Records shown =

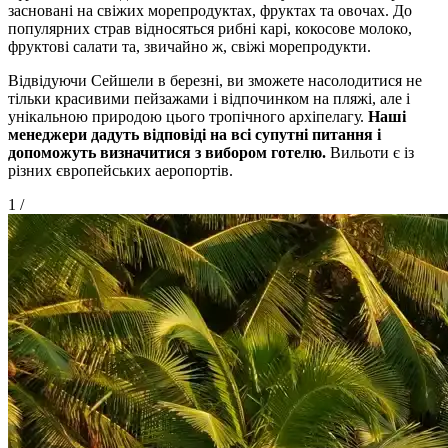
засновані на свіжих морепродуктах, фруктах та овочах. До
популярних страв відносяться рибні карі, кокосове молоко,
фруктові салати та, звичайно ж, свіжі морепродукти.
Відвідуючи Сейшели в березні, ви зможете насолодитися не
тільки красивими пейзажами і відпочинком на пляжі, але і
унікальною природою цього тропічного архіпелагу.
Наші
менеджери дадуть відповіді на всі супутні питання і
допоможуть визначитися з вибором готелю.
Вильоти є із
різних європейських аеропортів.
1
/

Task = Return exactly the lines of the listing that run from the one containing "популярних страв відносяться" through the last, and no others.

Response below =
популярних страв відносяться рибні карі, кокосове молоко,
фруктові салати та, звичайно ж, свіжі морепродукти.
Відвідуючи Сейшели в березні, ви зможете насолодитися не
тільки красивими пейзажами і відпочинком на пляжі, але і
унікальною природою цього тропічного архіпелагу.
Наші
менеджери дадуть відповіді на всі супутні питання і
допоможуть визначитися з вибором готелю.
Вильоти є із
різних європейських аеропортів.
1
/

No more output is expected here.